### What the task requires
Could you reproduce the lines below from the one with "スシロー「濃厚うにまぜそば」" through the one with "過去最高額フェアメニュー、「鹿児島県産"? Keep both ends and add nothing.
_ _ _ _ _ _ _
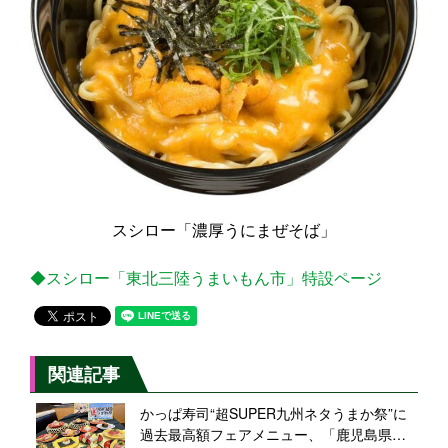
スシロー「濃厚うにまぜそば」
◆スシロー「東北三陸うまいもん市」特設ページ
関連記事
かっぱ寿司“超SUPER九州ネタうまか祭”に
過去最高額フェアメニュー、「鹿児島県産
_ _ _ _ _ _ _
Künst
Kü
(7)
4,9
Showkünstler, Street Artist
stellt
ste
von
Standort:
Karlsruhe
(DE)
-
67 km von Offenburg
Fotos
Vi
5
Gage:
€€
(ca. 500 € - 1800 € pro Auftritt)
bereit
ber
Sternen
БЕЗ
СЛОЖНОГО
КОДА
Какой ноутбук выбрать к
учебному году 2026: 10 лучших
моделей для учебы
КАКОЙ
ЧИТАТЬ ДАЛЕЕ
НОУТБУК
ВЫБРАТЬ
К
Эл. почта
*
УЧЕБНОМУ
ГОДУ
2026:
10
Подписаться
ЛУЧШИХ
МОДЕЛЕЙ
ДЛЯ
_ _ _ _ _ _ _
### Response to the exercise
スシロー「濃厚うにまぜそば」
◆スシロー「東北三陸うまいもん市」特設ページ
関連記事
かっぱ寿司“超SUPER九州ネタうまか祭”に
過去最高額フェアメニュー、「鹿児島県産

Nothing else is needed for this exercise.